The workday was weird today. The other developers and I were called in to help with an interview of a prospective hire, an older gentleman with a grey pony tail. He seemed knowledgeable, if a bit of a talker. I didn't really have any questions for him except for about the Raspberry Pi he'd mentioned. And then, just as the interview was wrapping up, things were cut short by a firealarm. This causes us to all assemble out in front, where we had nothing to do but chit-chat. This was a wonderful thing, because it gave me an opportunity to learn things about my normally-silent colleagues. For example, Victoria claimed to be into mining Bitcoin with a special rig she set up, though she admitted that the return on investment made the whole operation pointless; all the easy Bitcoin was extracted by the Chinese before the Bitcoin bubble began to build.

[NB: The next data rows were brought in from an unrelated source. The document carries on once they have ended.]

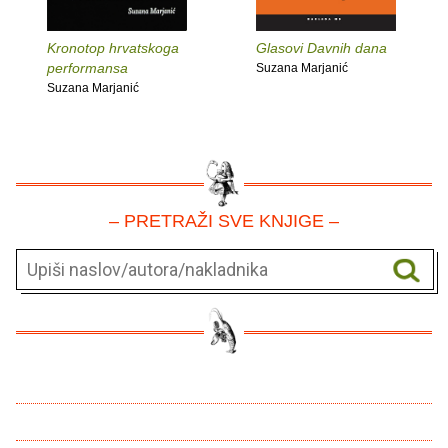
Kronotop hrvatskoga
Glasovi Davnih dana
performansa
Suzana Marjanić
Suzana Marjanić
– PRETRAŽI SVE KNJIGE –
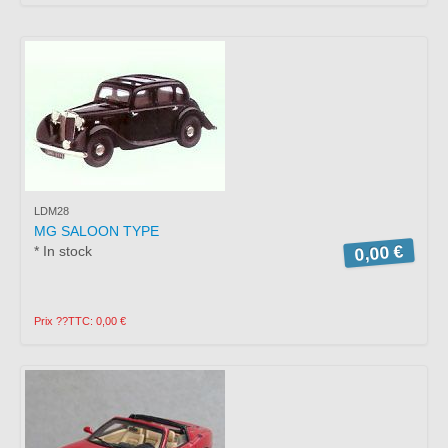
LDM28
MG SALOON TYPE
0,00 €
* In stock
Prix ??TTC: 0,00 €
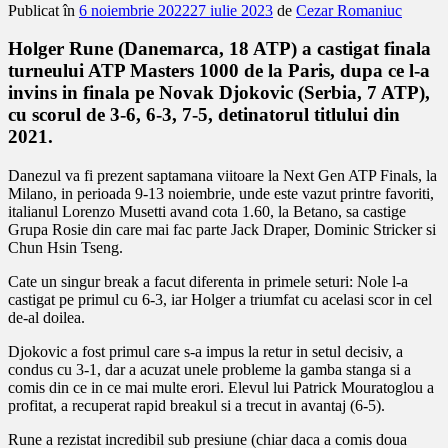
Publicat în
6 noiembrie 2022
27 iulie 2023
de
Cezar Romaniuc
Holger Rune (Danemarca, 18 ATP) a castigat finala
turneului ATP Masters 1000 de la Paris, dupa ce l-a
invins in finala pe Novak Djokovic (Serbia, 7 ATP),
cu scorul de 3-6, 6-3, 7-5, detinatorul titlului din
2021.
Danezul va fi prezent saptamana viitoare la Next Gen ATP Finals, la
Milano, in perioada 9-13 noiembrie, unde este vazut printre favoriti,
italianul Lorenzo Musetti avand cota 1.60, la Betano, sa castige
Grupa Rosie din care mai fac parte Jack Draper, Dominic Stricker si
Chun Hsin Tseng.
Cate un singur break a facut diferenta in primele seturi: Nole l-a
castigat pe primul cu 6-3, iar Holger a triumfat cu acelasi scor in cel
de-al doilea.
Djokovic a fost primul care s-a impus la retur in setul decisiv, a
condus cu 3-1, dar a acuzat unele probleme la gamba stanga si a
comis din ce in ce mai multe erori. Elevul lui Patrick Mouratoglou a
profitat, a recuperat rapid breakul si a trecut in avantaj (6-5).
Rune a rezistat incredibil sub presiune (chiar daca a comis doua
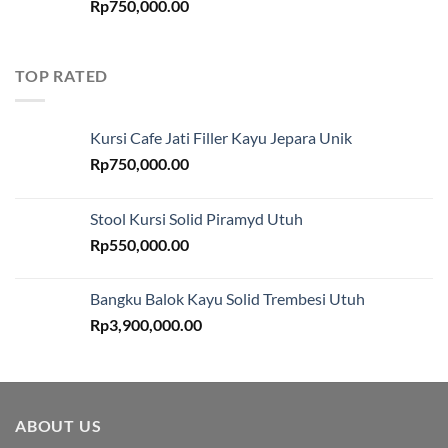
Rp
750,000.00
TOP RATED
Kursi Cafe Jati Filler Kayu Jepara Unik
Rp
750,000.00
Stool Kursi Solid Piramyd Utuh
Rp
550,000.00
Bangku Balok Kayu Solid Trembesi Utuh
Rp
3,900,000.00
ABOUT US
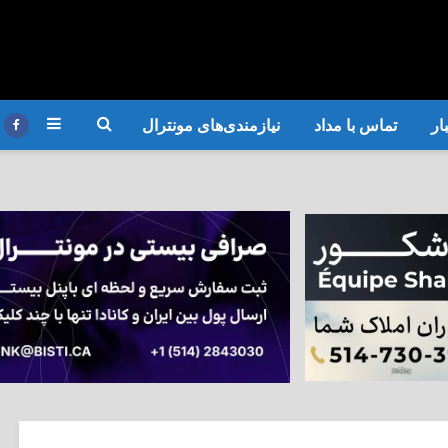
ار
تماس با مداد
نیازمندی‌های مونترال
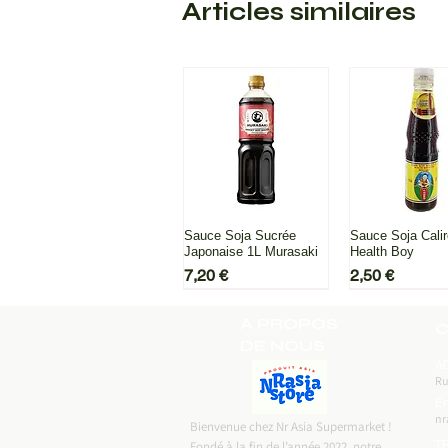
Articles similaires
Aperçu rapide
Aperçu ra
Sauce Soja Sucrée
Sauce Soja Cali
Japonaise 1L Murasaki
Health Boy
Prix
Prix
7,20 €
2,50 €
A PROPOS
C
DE NOUS
A
Ru
Em
nr
Bienvenue chez Nr Asia Supermarket !
T
Fondé à la fin de l’année 2022, notre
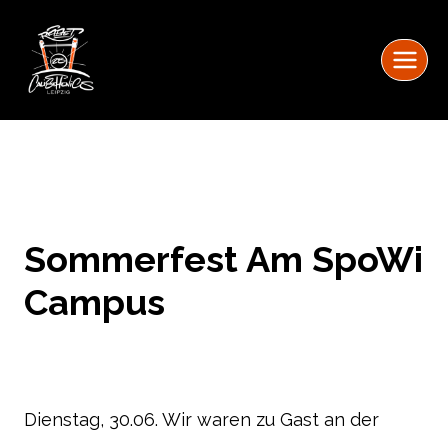
Zum
Inhalt
springen
Sommerfest Am SpoWi
Campus
Dienstag, 30.06. Wir waren zu Gast an der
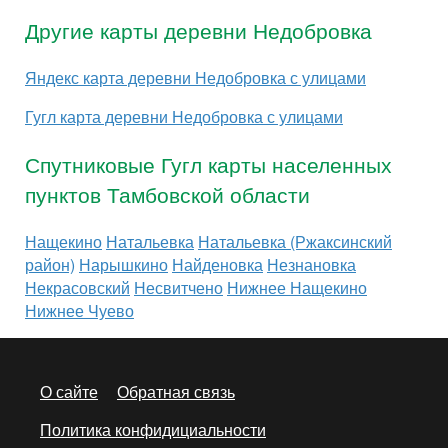
Другие карты деревни Недобровка
Яндекс карта деревни Недобровка с улицами
Гугл карта деревни Недобровка с улицами
Спутниковые Гугл карты населенных
пунктов Тамбовской области
Нащекино
Натальевка
Натальевка (Ржаксинский
район)
Нарышкино
Найденовка
Незнановка
Некрасовский
Несвитчено
Нижнее Нащекино
Нижнее Чуево
О сайте
Обратная связь
Политика конфидициальности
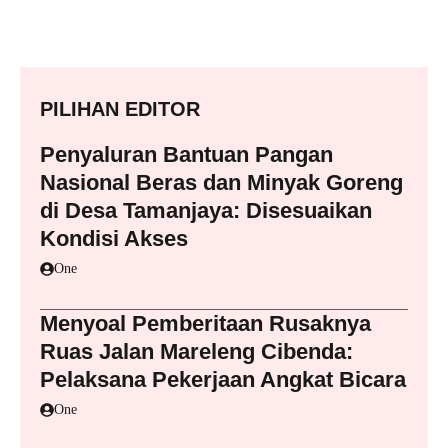
PILIHAN EDITOR
Penyaluran Bantuan Pangan
Nasional Beras dan Minyak Goreng
di Desa Tamanjaya: Disesuaikan
Kondisi Akses
One
Menyoal Pemberitaan Rusaknya
Ruas Jalan Mareleng Cibenda:
Pelaksana Pekerjaan Angkat Bicara
One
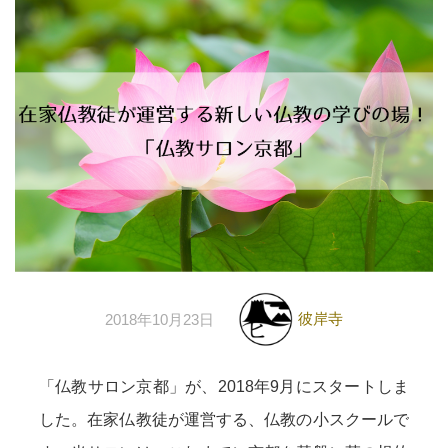
彼岸寺
2018年10月23日
「仏教サロン京都」が、2018年9月にスタートしま
した。在家仏教徒が運営する、仏教の小スクールで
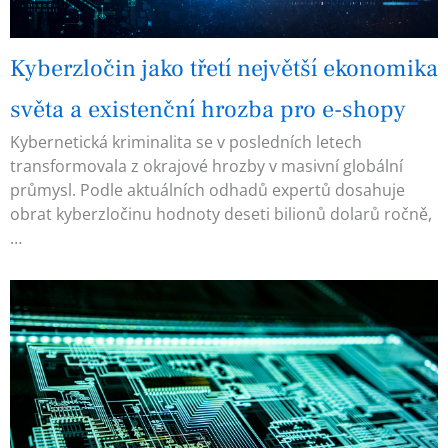
Kyberzločin jako třetí největší ekonomika
světa a existenční hrozba pro e-shopy
Kybernetická kriminalita se v posledních letech
transformovala z okrajové hrozby v masivní globální
průmysl. Podle aktuálních odhadů expertů dosahuje
obrat kyberzločinu hodnoty deseti bilionů dolarů ročně,
…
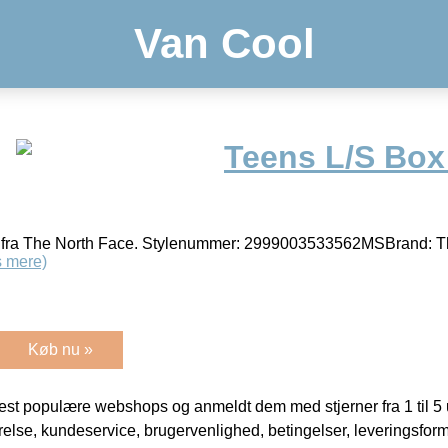
Van Cool
Teens L/S Box
rt fra The North Face. Stylenummer: 2999003533562MSBrand: T
 mere)
Køb nu »
t populære webshops og anmeldt dem med stjerner fra 1 til 5 ud
rrelse, kundeservice, brugervenlighed, betingelser, leveringsfor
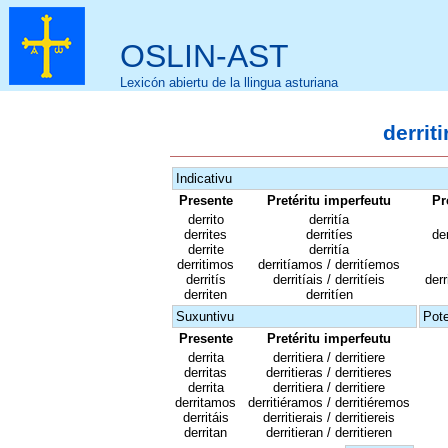
OSLIN-AST
Lexicón abiertu de la llingua asturiana
derriti
Indicativu
Presente
Pretéritu imperfeutu
Pr
derrito
derritía
derrites
derritíes
der
derrite
derritía
derritimos
derritíamos / derritíemos
derritís
derritíais / derritíeis
derr
derriten
derritíen
Suxuntivu
Pote
Presente
Pretéritu imperfeutu
derrita
derritiera / derritiere
derritas
derritieras / derritieres
derrita
derritiera / derritiere
derritamos
derritiéramos / derritiéremos
derritáis
derritierais / derritiereis
derritan
derritieran / derritieren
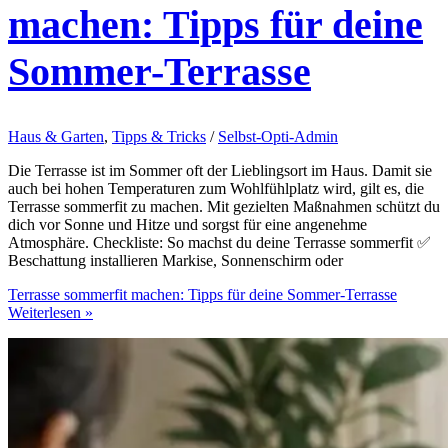
machen: Tipps für deine
Sommer-Terrasse
Haus & Garten
,
Tipps & Tricks
/
Selbst-Opti-Admin
Die Terrasse ist im Sommer oft der Lieblingsort im Haus. Damit sie
auch bei hohen Temperaturen zum Wohlfühlplatz wird, gilt es, die
Terrasse sommerfit zu machen. Mit gezielten Maßnahmen schützt du
dich vor Sonne und Hitze und sorgst für eine angenehme
Atmosphäre. Checkliste: So machst du deine Terrasse sommerfit ✅
Beschattung installieren Markise, Sonnenschirm oder
Terrasse sommerfit machen: Tipps für deine Sommer-Terrasse
Weiterlesen »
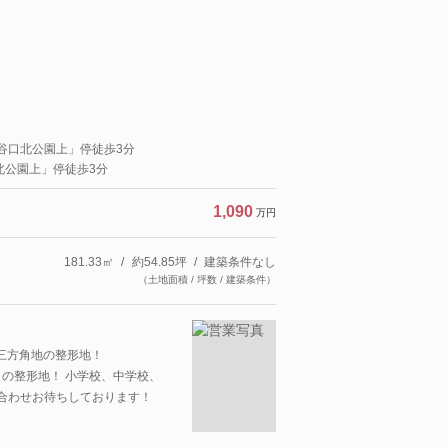
「谷口北公園上」停徒歩3分
北公園上」停徒歩3分
1,090
万円
181.33㎡
約54.85坪
建築条件なし
（土地面積 / 坪数 / 建築条件）
 ■三方角地の整形地！
㎡）の整形地！ 小学校、中学校、
い合わせお待ちしております！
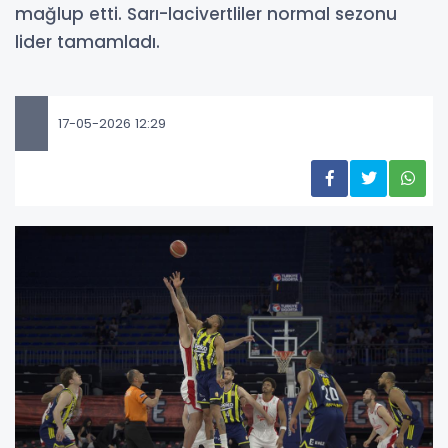
mağlup etti. Sarı-lacivertliler normal sezonu
lider tamamladı.
17-05-2026 12:29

Evidently our "fire" wasn't the only one in the village, and so it took awhile for the fire department to respond. Apparently a more pressing issue was a battery fire resulting from a car crash. What with all these hybrids and battery-powered cars, the risk of dangerous battery fires has increased. Still, I pointed out, that's nothing like a good old fashion Volkswagen Beetle engine block fire. Those things were machined out of solid magnesium. After the fire department arrived with their hook & ladder and oxygen backpacks just to turn off the alarm, we returned to work, though that only lasted for an hour at the most before another alarm sounded. Evidently someone was fucking up in one of the other spaces rented in our building. This time my immediate boss noticed (for the first time) my "Portland Fucking Oregon" mug, and this got us to talking about Portland and my love of the place. My colleagues seem more buttoned-down and conservative than me (both politically and socially), but they nevertheless seemed to get the joy that comes from dragging a pool table out to the sidewalk (which is always my go-to example of the sort of thing one can expect to see in Portland, a city that hopes to "stay weird").
I snuck out of work extra-early, partly because I'd been there since before 8:20am. I drove through the cold pouring rain and arrived home before Gretchen had left to teach her creative writing class at Shawangunk Correctional Facility. Since the windshield wipers are so bad on the Prius, I convinced her to drive there in the Subaru instead.
I should mention that, after much successive approximation, I've got the Subaru oxygen sensor hack nearly dialed-in. The values now are as specified in this diagram, with a 2 microfarad capacitor between the oxygen sensor signal wire and ground, a 330 kilohm resistor between that signal and the car's computer, and a 100 microfarad capacitor between the input to the computer and ground.
That 2 microfarad capacitor is the only one whose values I've been changing in response to error codes. When I've gotten a P0139, I've lowered the capacitance. When I've gotten a P0420, I've raised it. Today on the way to work, after over a hundred miles of no errors, I got a P0420 error. Since I know I get a P0139 error when that capacitor is at 4.7 microfarads, I won't be raising it to that value. I'll be trying something like 3 microfarads and see how that works.